Samstag, 17. März 2018, 14 Uhr
Plovdiv, Plovdiv Stadion
Als Monsieur Groundhopping im Altmühltal zum Jahreswechsel den Vorschlag in die Runde geworfen
hat, zum Derby nach Sofia zu fliegen, sprach eigentlich wenig für
eine Zusage. Ich bin kein Freund des zwar lauten, aber monotonen
osteuropäischen Supportstils, das Nationalstadion in Sofia, in das
alle Derbys verlegt werden, ist der einzige Ground in Bulgarien, den
ich schon habe, und als fader Beigeschmack kommt hinzu, dass in
Hopper-Kreisen solche Spiele inzwischen regelrecht eventisiert
werden, man also vor Ort mit nahezu einer Hundertschaft junger
Deutscher rechnen muss, die das Spiel wahlweise zum Schaulaufen
nutzen oder es mit einem Auswärtsspiel ihres eigenen Vereins
verwechseln und entsprechend dauer-aggro durch die Gegend
marschieren. Drei Argumente sprachen dann aber doch dafür, noch von
Afrika aus die Zusage gegeben zu haben: Ryanair schmeißt den Flug
nach Bulgarien für 9,99 Euro aus dem Fenster, Plovdiv wird während
der viertägigen Expedition als Hauptquartier auserkoren und ist
durch seine Ernennung zur europäischen Kulturhauptstadt 2019
sicherlich mal wieder einen Blick wert und vor allem verdient die
Zusammenstellung der Reisegruppe eindeutig das Prädikat „wertvoll“.

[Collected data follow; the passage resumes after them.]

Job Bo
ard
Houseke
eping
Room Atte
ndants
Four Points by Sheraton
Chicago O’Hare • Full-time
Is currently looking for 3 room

Es geht also am Freitagabend mit der goldenen Harfe von Hahn zum
winzigen Flughafen Plovdiv. Drei Gates, fünf Flüge am Tag, nicht
einmal 80.000 Passagiere pro Jahr – das haut Frankfurt in drei
Stunden raus. Ärgerlich, aber aufgrund der Größe auch
nachvollziehbar: Der Flughafen Plovdiv ist nicht an das ÖPNV-Netz
angebunden. Es gibt also keine Alternative zur Taxi-Mafia, die
entsprechend selbstbewusst in dem kleinen Terminal auftritt. Für
umgerechnet 10 Euro ist die 20-minütige Fahrt ins Stadtzentrum aber
schon zu haben, was mit mehreren Leuten ja wirklich bezahlbar ist.

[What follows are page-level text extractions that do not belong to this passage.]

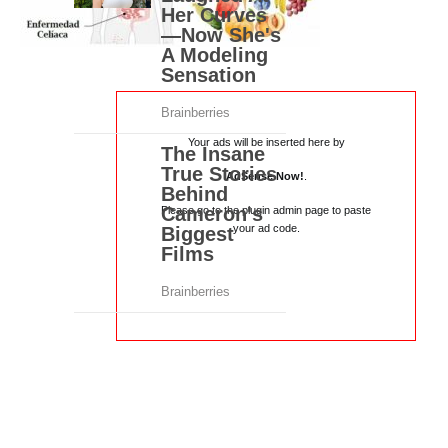
Your ads will be inserted here by
AdSense Now!
.
Please go to the plugin admin page to paste
your ad code.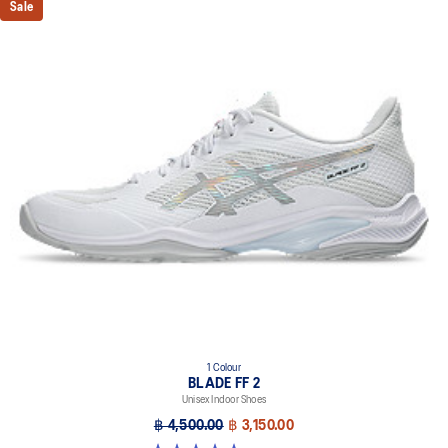
Sale
1 Colour
BLADE FF 2
Unisex Indoor Shoes
฿ 4,500.00
฿ 3,150.00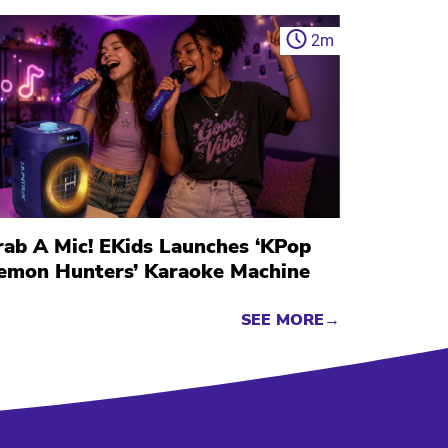
2
m
rab A Mic! EKids Launches ‘KPop
emon Hunters’ Karaoke Machine
SEE MORE→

Das gilt sowieso für fast alles in Bulgarien, denn das Preisniveau
hier ist teilweise fast schon erschreckend niedrig. Grotesk wirkt da
die EU-Fahne, die hier und dort weht, denn wie in der EU fühlt man
sich in Bulgarien nun wirklich nicht. Wer das erste Mal hier ist, den
verwundern mit Sicherheit die prominent platzierten Moscheen in den
großen Städten. In der Tat: 10 Prozent der Bulgaren sind Muslime,
in mehreren Regionen stellen sie sogar die Bevölkerungsmehrheit. Die
Moscheen sind dabei oft deutlich älter als die Kirchen im Land. Mit
der bereits im 15. Jahrhundert (wahrscheinlich ab 1425) erbauten
Dschumaja-Mosche steht in Plovdiv sogar die älteste Freitagsmoschee
des gesamten Balkans. So viel mal dazu, dass der Islam angeblich
nicht zu Europa gehöre... Tipp: Baklava essen im Café der
Dschumaja-Moschee. Sie befindet sich mitten in der zentralen
Einkaufsstraße auf einem Platz, der die Geschichte von Plovdiv wohl
eindrucksvoller nicht erklären könnte, denn unterhalb der Moschee
wurde das antike Stadion freigelegt, das mit der mittelalterlichen
Moschee und den umliegenden Gründerzeit-Häusern ein fantastisches
Ensemble ergibt. Man merkt: Diese Stadt hat nicht erst 1000 Jahre auf
dem Buckel. Plovdiv soll sogar eine der ältesten Städte Europas
sein, schon Philipp II. (Vater von Alexander dem Großen) war hier
unterwegs. Plovdiv bietet wirklich Schätze aus allen Epochen: das
auf einem Hügel über der Altstadt thronende antike Theater, das
stylische Künstlerviertel Kapana, Relikte aus dem Mittelalter, der
prunkvolle Orient-Express-Bahnhof – die Ernennung zur europäischen
Kulturhauptstadt ist längst überfällig. Man darf gespannt sein,
was Plovdiv da im kommenden Jahr alles aus dem Hut zaubern wird. Auf
jeden Fall wird sich die Stadt optisch weiter verändern. Ich war vor
zehn Jahren schon einmal hier und es hat sich in der Zeit viel getan;
derzeit gibt es aber kaum eine Straße ohne Baustelle, neue
Boulevards werden gebaut, es wird also auch 2019 wenig sein wie noch
2018.
Spurlos wird diese Entwicklung mit
absoluter Sicherheit am Plovdiv Stadion vorbeigehen, dem größten
Stadion Bulgariens. Die 1950 erbaute Kommunisten-Schüssel hieß
ursprünglich Stadion des 9. Septembers (benannt nach dem 9.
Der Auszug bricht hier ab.